In April this year, my father Thanh Vu, who has been a prominent figure in Hackney for over 30 years, passed away at the age of 77.
He spent his life working, contributing greatly to the rich cultural heritage that Hackney has become. His life showed tremendous courage, resilience and survival against war and adversity.
My father came to Britain in 1979. Having survived the Vietnam War, he became a refugee escaping prosecution as a political councillor. He escaped with myself in a small wooden boat along with 40 other people. My mother, brother and sister were left behind in Vietnam.

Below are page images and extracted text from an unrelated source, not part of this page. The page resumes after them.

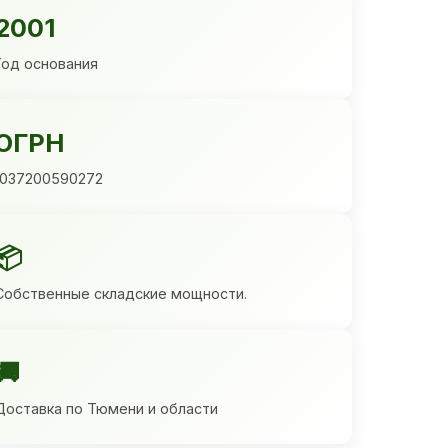
2001
Год основания
ОГРН
1037200590272
📦
Собственные складские мощности.
🚚
Доставка по Тюмени и области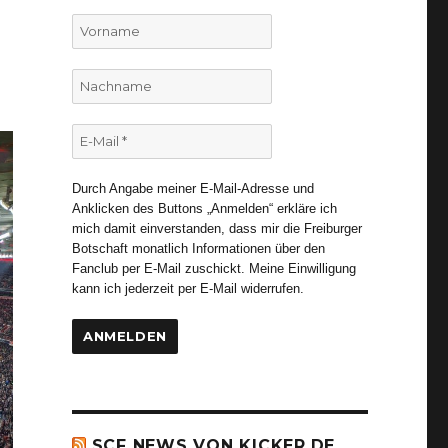
Vorname
Nachname
E-
Mail
*
Durch Angabe meiner E-Mail-Adresse und
Anklicken des Buttons „Anmelden“ erkläre ich
mich damit einverstanden, dass mir die Freiburger
Botschaft monatlich Informationen über den
Fanclub per E-Mail zuschickt. Meine Einwilligung
kann ich jederzeit per E-Mail widerrufen.
SCF NEWS VON KICKER.DE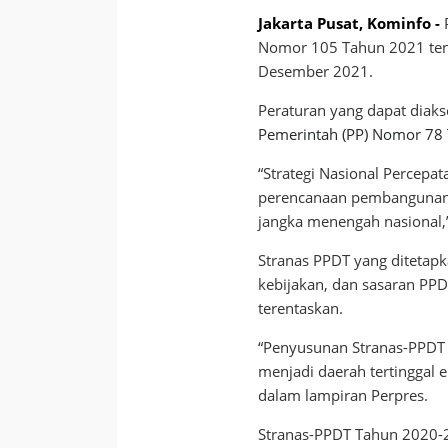
Jakarta Pusat, Kominfo -
Nomor 105 Tahun 2021 tent
Desember 2021.
Peraturan yang dapat diak
Pemerintah (PP) Nomor 78
“Strategi Nasional Percep
perencanaan pembangunan 
jangka menengah nasional,” 
Stranas PPDT yang ditetapk
kebijakan, dan sasaran PPDT
terentaskan.
“Penyusunan Stranas-PPDT
menjadi daerah tertinggal e
dalam lampiran Perpres.
Stranas-PPDT Tahun 2020-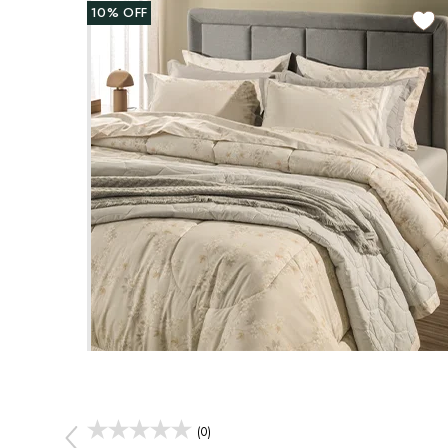
10%
OFF
(0)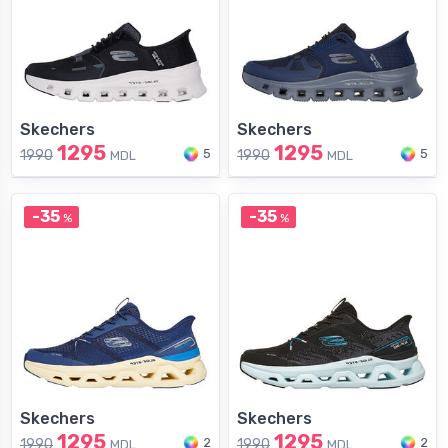
Skechers
Skechers
1295
1295
5
5
1990
1990
MDL
MDL
-35
-35
%
%
Skechers
Skechers
1295
1295
2
2
1990
1990
MDL
MDL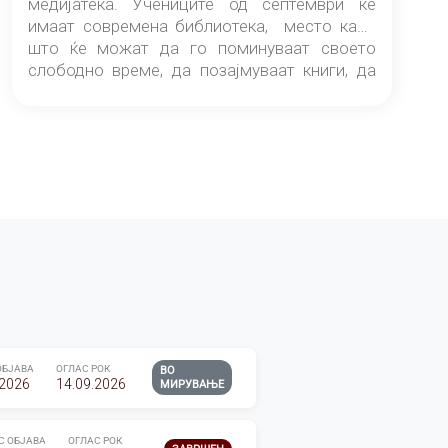
медијатека. Учениците од септември ќе
имаат современа библиотека, место каде
што ќе можат да го поминуваат своето
слободно време, да позајмуваат книги, да
читаат и да разменуваат идеи.
ОБЈАВА
ОГЛАС РОК
ВО
.2026
14.09.2026
МИРУВАЊЕ
С ОБЈАВА
ОГЛАС РОК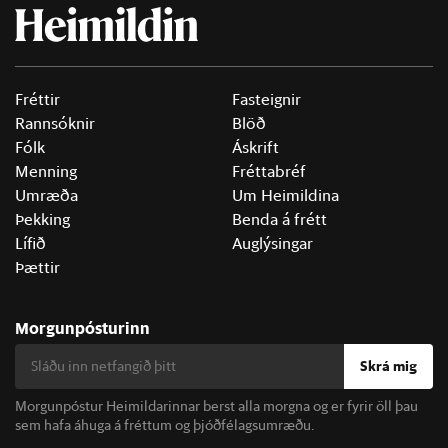
Fréttir
Fasteignir
Rannsóknir
Blöð
Fólk
Áskrift
Menning
Fréttabréf
Umræða
Um Heimildina
Þekking
Benda á frétt
Lífið
Auglýsingar
Þættir
Morgunpósturinn
Skrá mig
Morgunpóstur Heimildarinnar berst alla morgna og er fyrir öll þau
sem hafa áhuga á fréttum og þjóðfélagsumræðu.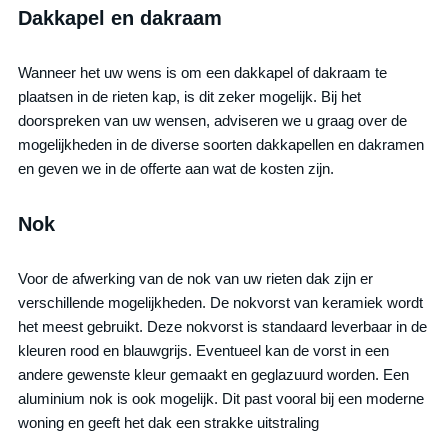
Dakkapel en dakraam
Wanneer het uw wens is om een dakkapel of dakraam te
plaatsen in de rieten kap, is dit zeker mogelijk. Bij het
doorspreken van uw wensen, adviseren we u graag over de
mogelijkheden in de diverse soorten dakkapellen en dakramen
en geven we in de offerte aan wat de kosten zijn.
Nok
Voor de afwerking van de nok van uw rieten dak zijn er
verschillende mogelijkheden. De nokvorst van keramiek wordt
het meest gebruikt. Deze nokvorst is standaard leverbaar in de
kleuren rood en blauwgrijs. Eventueel kan de vorst in een
andere gewenste kleur gemaakt en geglazuurd worden. Een
aluminium nok is ook mogelijk. Dit past vooral bij een moderne
woning en geeft het dak een strakke uitstraling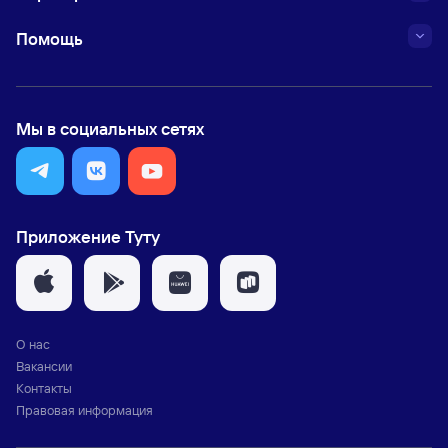
Помощь
Мы в социальных сетях
Приложение Туту
О нас
Вакансии
Контакты
Правовая информация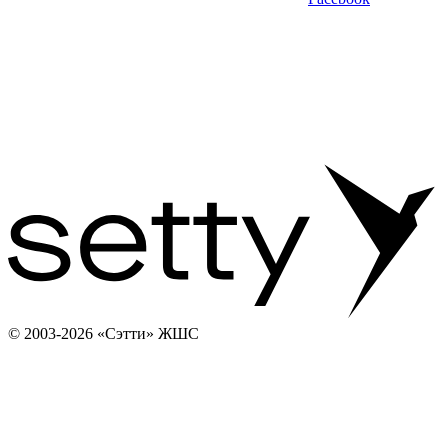
© 2003-2026 «Сэтти» ЖШС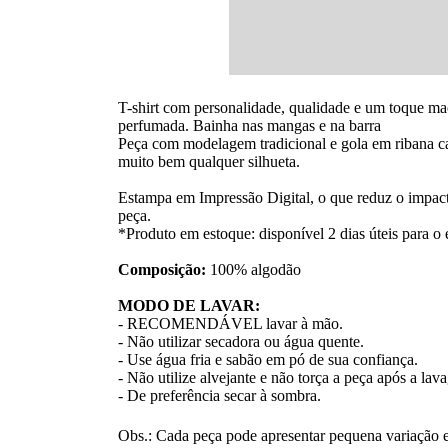
T-shirt com personalidade, qualidade e um toque ma
perfumada. Bainha nas mangas e na barra
Peça com modelagem tradicional e gola em ribana ca
muito bem qualquer silhueta.
Estampa em Impressão Digital, o que reduz o impact
peça.
*Produto em estoque: disponível 2 dias úteis para o 
Composição:
100% algodão
MODO DE LAVAR:
- RECOMENDÁVEL lavar à mão.
- Não utilizar secadora ou água quente.
- Use água fria e sabão em pó de sua confiança.
- Não utilize alvejante e não torça a peça após a la
- De preferência secar à sombra.
Obs.: Cada peça pode apresentar pequena variação e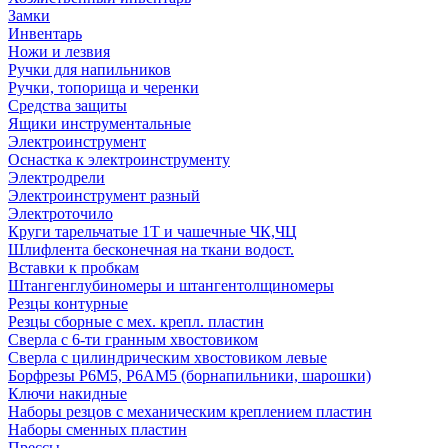
Замки
Инвентарь
Ножи и лезвия
Ручки для напильников
Ручки, топорища и черенки
Средства защиты
Ящики инструментальные
Электроинструмент
Оснастка к электроинструменту
Электродрели
Электроинструмент разный
Электроточило
Круги тарельчатые 1Т и чашечные ЧК,ЧЦ
Шлифлента бесконечная на ткани водост.
Вставки к пробкам
Штангенглубиномеры и штангентолщиномеры
Резцы контурные
Резцы сборные с мех. крепл. пластин
Сверла с 6-ти гранным хвостовиком
Сверла с цилиндрическим хвостовиком левые
Борфрезы Р6М5, Р6АМ5 (борнапильники, шарошки)
Ключи накидные
Наборы резцов с механическим креплением пластин
Наборы сменных пластин
Прессы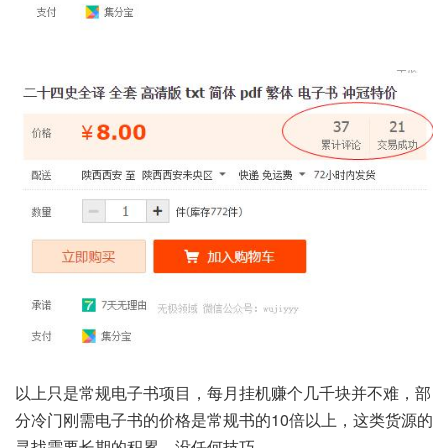
以上只是常规电子书项目，每月挂机赚个几千块并不难，部
分冷门刚需电子书的价格是常规书的10倍以上，这类货源的
寻找需要长期的积累，没任何技巧。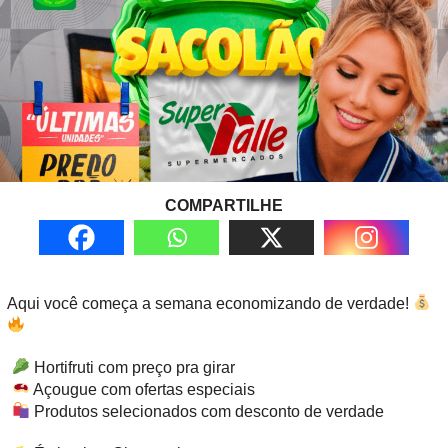
COMPARTILHE
Aqui você começa a semana economizando de verdade!
Hortifruti com preço pra girar
Açougue com ofertas especiais
Produtos selecionados com desconto de verdade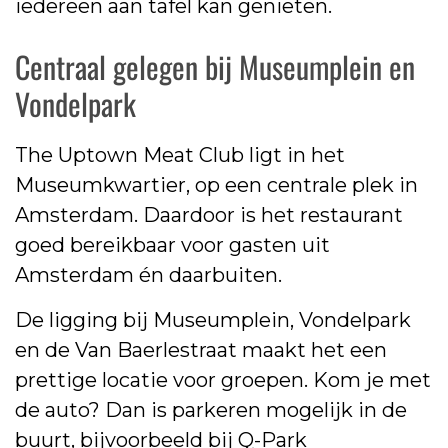
iedereen aan tafel kan genieten.
Centraal gelegen bij Museumplein en
Vondelpark
The Uptown Meat Club ligt in het
Museumkwartier, op een centrale plek in
Amsterdam. Daardoor is het restaurant
goed bereikbaar voor gasten uit
Amsterdam én daarbuiten.
De ligging bij Museumplein, Vondelpark
en de Van Baerlestraat maakt het een
prettige locatie voor groepen. Kom je met
de auto? Dan is parkeren mogelijk in de
buurt, bijvoorbeeld bij Q-Park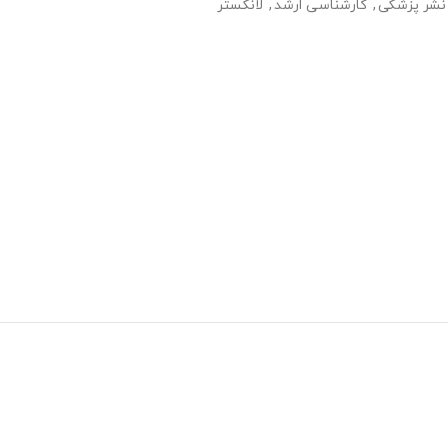
 نشر پزشکی
,
کارشناسی ارشد
,
لانکستر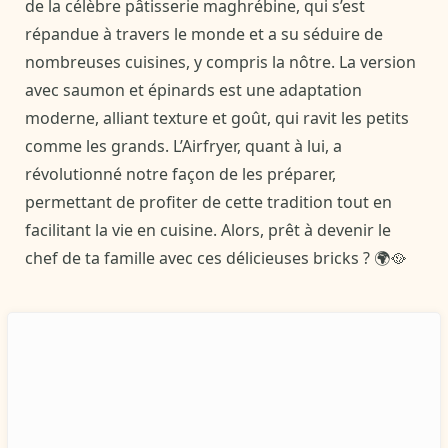
de la célèbre pâtisserie maghrébine, qui s’est
répandue à travers le monde et a su séduire de
nombreuses cuisines, y compris la nôtre. La version
avec saumon et épinards est une adaptation
moderne, alliant texture et goût, qui ravit les petits
comme les grands. L’Airfryer, quant à lui, a
révolutionné notre façon de les préparer,
permettant de profiter de cette tradition tout en
facilitant la vie en cuisine. Alors, prêt à devenir le
chef de ta famille avec ces délicieuses bricks ? 🌍🥘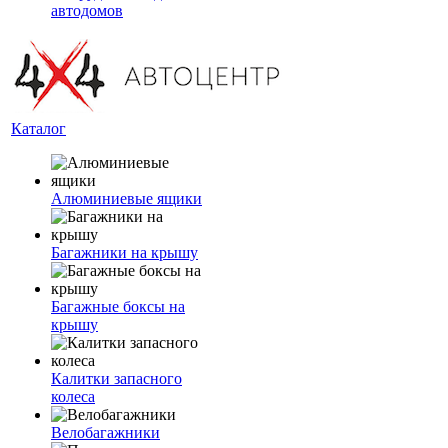
автодомов
Каталог
Алюминиевые ящики
Багажники на крышу
Багажные боксы на
крышу
Калитки запасного
колеса
Велобагажники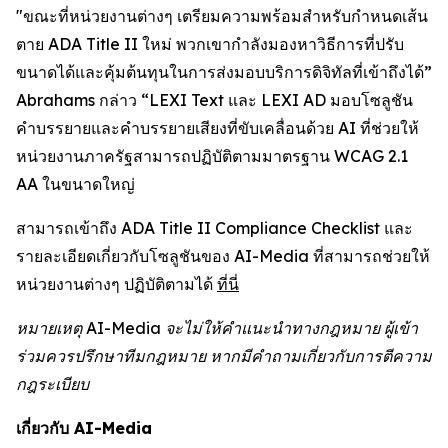
"ขณะที่หน่วยงานต่างๆ เตรียมความพร้อมสำหรับกำหนดเส้น
ตาย ADA Title II ใหม่ พวกเขากำลังมองหาวิธีการที่ปรับ
ขนาดได้และคุ้มต้นทุนในการส่งมอบบริการดิจิทัลที่เข้าถึงได้”
Abrahams กล่าว “LEXI Text และ LEXI AD มอบโซลูชัน
คำบรรยายและคำบรรยายเสียงที่ขับเคลื่อนด้วย AI ที่ช่วยให้
หน่วยงานภาครัฐสามารถปฏิบัติตามมาตรฐาน WCAG 2.1
AA ในขนาดใหญ่
สามารถเข้าถึง ADA Title II Compliance Checklist และ
รายละเอียดเกี่ยวกับโซลูชันของ AI-Media ที่สามารถช่วยให้
หน่วยงานต่างๆ ปฏิบัติตามได้
ที่นี่
หมายเหตุ AI-Media จะไม่ให้คำแนะนำทางกฎหมาย ผู้เข้า
ร่วมควรปรึกษาทีมกฎหมาย หากมีคำถามเกี่ยวกับการตีความ
กฎระเบียบ
เกี่ยวกับ AI-Media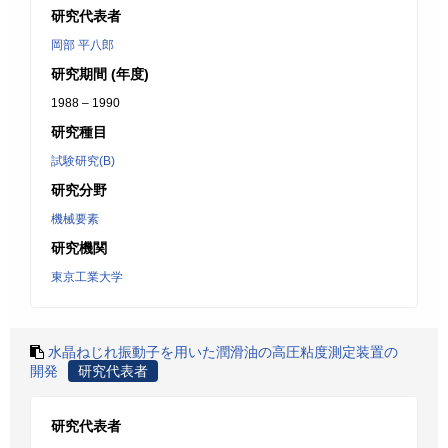
研究代表者
岡部 平八郎
研究期間 (年度)
1988 – 1990
研究種目
試験研究(B)
研究分野
機械要素
研究機関
東京工業大学
水晶ねじれ振動子を用いた潤滑油の高圧粘度測定装置の
開発
研究代表者
研究代表者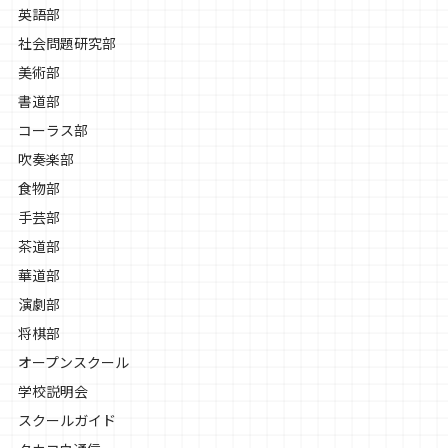
英語部
社会問題研究部
美術部
書道部
コーラス部
吹奏楽部
食物部
手芸部
茶道部
華道部
演劇部
将棋部
オープンスクール
学校説明会
スクールガイド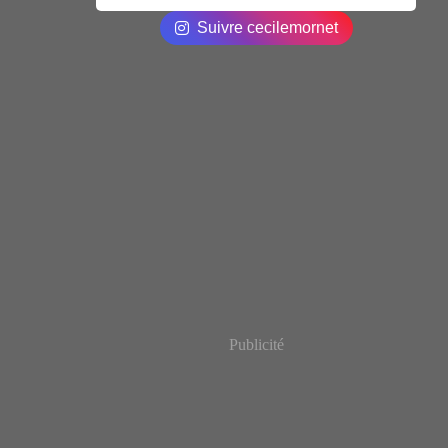
Suivre cecilemornet
Publicité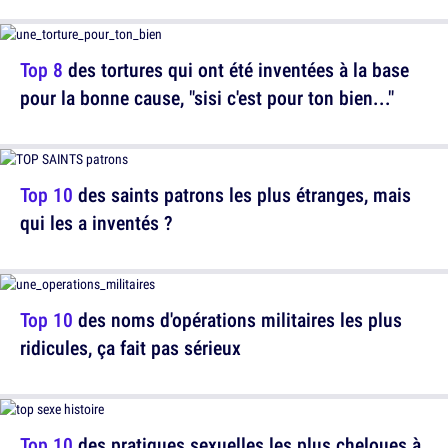
Top 8
des tortures qui ont été inventées à la base
pour la bonne cause, "sisi c'est pour ton bien..."
Top 10
des saints patrons les plus étranges, mais
qui les a inventés ?
Top 10
des noms d'opérations militaires les plus
ridicules, ça fait pas sérieux
Top 10
des pratiques sexuelles les plus cheloues à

We were at sea for two weeks, and food and water had run out when we were rescued by a British ship. We were taken to a refugee camp in Singapore, and then to another two camps in England before settling in Hackney.
Our family was finally reunited after five years.
My father’s desire to help others meant that within months of arriving in Britain, he was already working for the Refugee Council in the camp, helping to resettle other Vietnamese refugees. He continued this work for three years until the camp closed and people had been resettled.
In 1986, he founded the An Viet Foundation in Hackney.
For over 30 years, he empowered people to become self-sufficient by offering training and apprenticeships at the An Viet Community Centre, as well as at an Elderly Centre.
He also reached out to the wider community, holding numerous festivals and celebrations, both in the community centre and in Hackney Town Hall.
He also founded The Vietnamese Canteen inside the centre – one of the first ever Vietnamese restaurants in Hackney. It became infamous, a foodie Institution, attracting locals and movie stars who sat alongside each other over Vietnamese food.
In 2002, my father became the first Vietnamese in the UK to be elected as a councillor.
In 2006, he was awarded an MBE in recognition for all his contribution to the community.